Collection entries
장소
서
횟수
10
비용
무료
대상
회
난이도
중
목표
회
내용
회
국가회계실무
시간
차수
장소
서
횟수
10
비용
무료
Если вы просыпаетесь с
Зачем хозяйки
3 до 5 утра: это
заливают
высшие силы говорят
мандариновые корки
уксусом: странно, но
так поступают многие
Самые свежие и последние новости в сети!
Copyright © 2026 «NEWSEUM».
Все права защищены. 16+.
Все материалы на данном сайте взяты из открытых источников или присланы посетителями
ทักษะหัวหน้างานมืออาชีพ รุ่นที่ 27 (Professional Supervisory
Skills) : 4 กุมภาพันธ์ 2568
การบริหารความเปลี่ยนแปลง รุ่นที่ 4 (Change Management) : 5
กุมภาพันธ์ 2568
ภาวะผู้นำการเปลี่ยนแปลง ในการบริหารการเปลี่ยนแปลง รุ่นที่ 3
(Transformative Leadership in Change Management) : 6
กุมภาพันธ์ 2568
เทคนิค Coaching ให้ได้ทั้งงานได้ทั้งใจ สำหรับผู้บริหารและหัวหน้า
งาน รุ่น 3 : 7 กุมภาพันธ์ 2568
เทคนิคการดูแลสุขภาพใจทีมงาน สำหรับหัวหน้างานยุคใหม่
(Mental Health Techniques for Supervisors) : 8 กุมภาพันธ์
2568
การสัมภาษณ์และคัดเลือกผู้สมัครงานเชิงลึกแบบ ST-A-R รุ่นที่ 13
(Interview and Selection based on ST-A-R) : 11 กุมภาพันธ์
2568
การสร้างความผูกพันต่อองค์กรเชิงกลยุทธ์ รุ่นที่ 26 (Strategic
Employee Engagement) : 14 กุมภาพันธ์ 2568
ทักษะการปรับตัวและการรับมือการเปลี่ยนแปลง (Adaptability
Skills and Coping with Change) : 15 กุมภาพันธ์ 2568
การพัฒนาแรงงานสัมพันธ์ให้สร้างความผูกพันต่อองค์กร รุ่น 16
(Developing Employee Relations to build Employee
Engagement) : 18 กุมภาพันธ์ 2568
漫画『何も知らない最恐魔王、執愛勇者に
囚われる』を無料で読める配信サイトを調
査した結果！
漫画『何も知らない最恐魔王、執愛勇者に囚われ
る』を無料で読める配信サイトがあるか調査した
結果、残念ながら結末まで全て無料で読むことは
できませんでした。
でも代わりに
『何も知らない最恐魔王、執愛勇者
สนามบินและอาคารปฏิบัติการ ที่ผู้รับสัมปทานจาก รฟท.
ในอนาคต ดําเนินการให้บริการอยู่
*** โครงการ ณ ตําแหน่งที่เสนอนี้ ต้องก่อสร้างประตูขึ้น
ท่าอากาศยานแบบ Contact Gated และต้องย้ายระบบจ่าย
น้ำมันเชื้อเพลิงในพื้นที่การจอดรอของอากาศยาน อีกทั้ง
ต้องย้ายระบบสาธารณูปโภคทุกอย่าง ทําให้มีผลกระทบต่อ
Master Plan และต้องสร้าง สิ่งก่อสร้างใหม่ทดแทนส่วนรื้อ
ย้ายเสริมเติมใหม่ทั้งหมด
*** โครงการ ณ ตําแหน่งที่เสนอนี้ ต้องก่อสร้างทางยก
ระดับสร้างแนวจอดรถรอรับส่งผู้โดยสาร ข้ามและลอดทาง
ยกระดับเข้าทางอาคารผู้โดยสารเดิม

ACTIVITY: Identify each line in the records above that contains the word "และต", and copy it out in full.

ANSWER TO THIS PROBLEM:
ท่าอากาศยานแบบ Contact Gated และต้องย้ายระบบจ่าย
Master Plan และต้องสร้าง สิ่งก่อสร้างใหม่ทดแทนส่วนรื้อ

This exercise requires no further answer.